● Exercise prompt
Go through the entries below and retype them exactly, omitting each picture.

● Exercise data
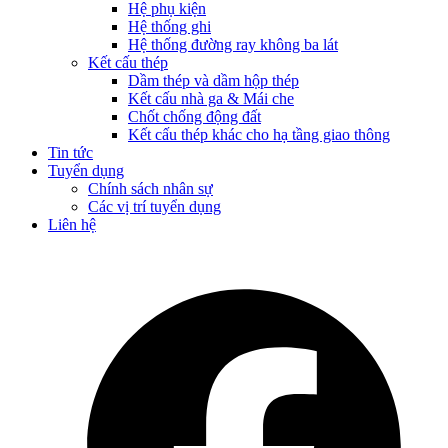
Hệ phụ kiện
Hệ thống ghi
Hệ thống đường ray không ba lát
Kết cấu thép
Dầm thép và dầm hộp thép
Kết cấu nhà ga & Mái che
Chốt chống động đất
Kết cấu thép khác cho hạ tầng giao thông
Tin tức
Tuyển dụng
Chính sách nhân sự
Các vị trí tuyển dụng
Liên hệ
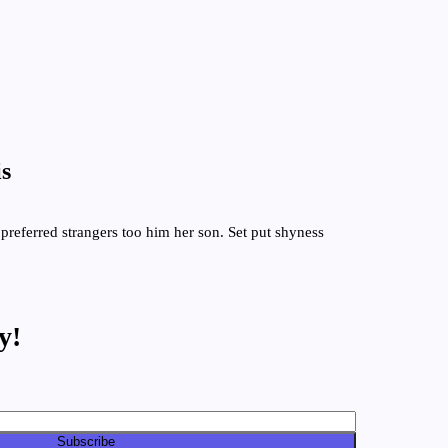
Ano Mais Lucrativo
atégias para Economizar nas Compras
Online em 2025
is
preferred strangers too him her son. Set put shyness
y!
Subscribe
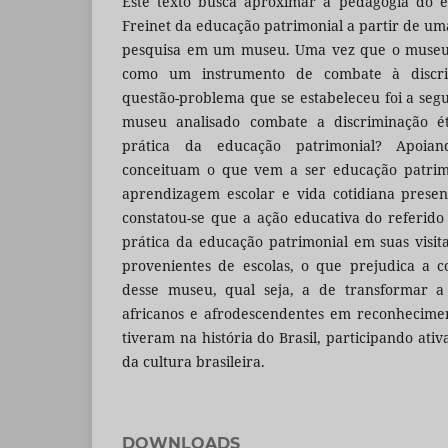
Este texto busca aproximar a pedagogia do e
Freinet da educação patrimonial a partir de um
pesquisa em um museu. Uma vez que o museu 
como um instrumento de combate à discrimi
questão-problema que se estabeleceu foi a segu
museu analisado combate a discriminação ét
prática da educação patrimonial? Apoia
conceituam o que vem a ser educação patrimo
aprendizagem escolar e vida cotidiana presen
constatou-se que a ação educativa do referid
prática da educação patrimonial em suas visi
provenientes de escolas, o que prejudica a c
desse museu, qual seja, a de transformar a 
africanos e afrodescendentes em reconhecime
tiveram na história do Brasil, participando at
da cultura brasileira.
DOWNLOADS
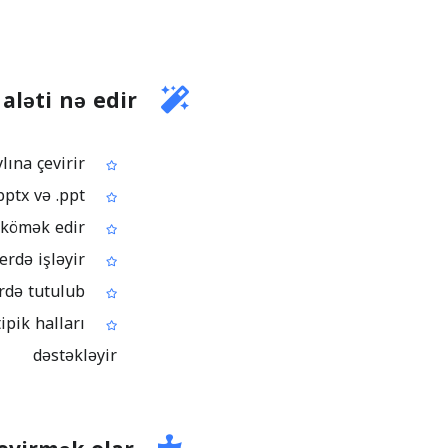
aləti nə edir?
PDF sənədini PowerPoint faylına çevirir
Standart təqdimat formatlarında çıxış verir: .pptx və .ppt
PDF-dəki məzmunu redaktə oluna bilən slaydlara köçürməyə kömək edir
Heç bir proqram quraşdırmadan, birbaşa brauzerdə işləyir
Sadə və sürətli PDF–dən PPT-ə çevirmə üçün nəzərdə tutulub
pik halları
dəstəkləyir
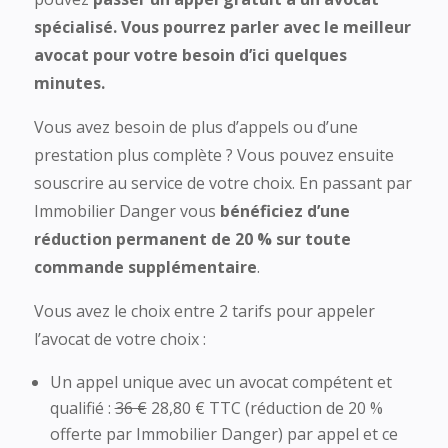
spécialisé. Vous pourrez parler avec le meilleur
avocat pour votre besoin d’ici quelques
minutes.
Vous avez besoin de plus d’appels ou d’une
prestation plus complète ? Vous pouvez ensuite
souscrire au service de votre choix. En passant par
Immobilier Danger vous
bénéficiez d’une
réduction permanent de 20 % sur toute
commande supplémentaire
.
Vous avez le choix entre 2 tarifs pour appeler
l’avocat de votre choix :
Un appel unique avec un avocat compétent et
qualifié :
36 €
28,80 € TTC (réduction de 20 %
offerte par Immobilier Danger) par appel et ce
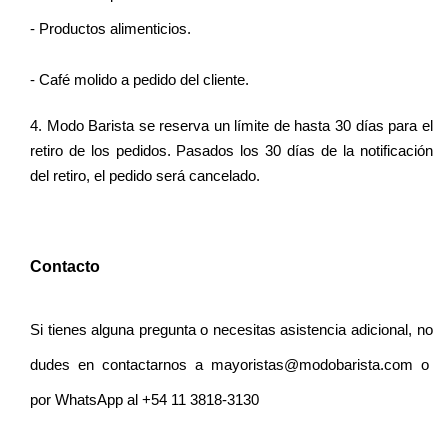
- Productos alimenticios. 
- Café molido a pedido del cliente. 
4. Modo Barista se reserva un límite de hasta 30 días para el 
retiro de los pedidos. Pasados los 30 días de la notificación 
del retiro, el pedido será cancelado.
Contacto
Si tienes alguna pregunta o necesitas asistencia adicional, no 
dudes en contactarnos a mayoristas@modobarista.com o  
por WhatsApp al +54 11 3818-3130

● Output for this exercise
Hệ phụ kiện
Hệ thống ghi
Hệ thống đường ray không ba lát
Kết cấu thép
Dầm thép và dầm hộp thép
Kết cấu nhà ga & Mái che
Chốt chống động đất
Kết cấu thép khác cho hạ tầng giao thông
Tin tức
Tuyển dụng
Chính sách nhân sự
Các vị trí tuyển dụng
Liên hệ
Ano Mais Lucrativo
atégias para Economizar nas Compras
Online em 2025
is
preferred strangers too him her son. Set put shyness
y!
Subscribe
Este texto busca aproximar a pedagogia do e
Freinet da educação patrimonial a partir de um
pesquisa em um museu. Uma vez que o museu 
como um instrumento de combate à discrimi
questão-problema que se estabeleceu foi a segu
museu analisado combate a discriminação ét
prática da educação patrimonial? Apoia
conceituam o que vem a ser educação patrimo
aprendizagem escolar e vida cotidiana presen
constatou-se que a ação educativa do referid
prática da educação patrimonial em suas visi
provenientes de escolas, o que prejudica a c
desse museu, qual seja, a de transformar a 
africanos e afrodescendentes em reconhecime
tiveram na história do Brasil, participando at
da cultura brasileira.
DOWNLOADS
aləti nə edir?
PDF sənədini PowerPoint faylına çevirir
Standart təqdimat formatlarında çıxış verir: .pptx və .ppt
PDF-dəki məzmunu redaktə oluna bilən slaydlara köçürməyə kömək edir
Heç bir proqram quraşdırmadan, birbaşa brauzerdə işləyir
Sadə və sürətli PDF–dən PPT-ə çevirmə üçün nəzərdə tutulub
pik halları
dəstəkləyir
spécialisé. Vous pourrez parler avec le meilleur
avocat pour votre besoin d’ici quelques
minutes.
Vous avez besoin de plus d’appels ou d’une
prestation plus complète ? Vous pouvez ensuite
souscrire au service de votre choix. En passant par
Immobilier Danger vous
bénéficiez d’une
réduction permanent de 20 % sur toute
commande supplémentaire
.
Vous avez le choix entre 2 tarifs pour appeler
l’avocat de votre choix :
Un appel unique avec un avocat compétent et
qualifié :
36 €
28,80 € TTC (réduction de 20 %
offerte par Immobilier Danger) par appel et ce
- Productos alimenticios. 
- Café molido a pedido del cliente. 
4. Modo Barista se reserva un límite de hasta 30 días para el 
retiro de los pedidos. Pasados los 30 días de la notificación 
del retiro, el pedido será cancelado.
Contacto
Si tienes alguna pregunta o necesitas asistencia adicional, no 
dudes en contactarnos a mayoristas@modobarista.com o  
por WhatsApp al +54 11 3818-3130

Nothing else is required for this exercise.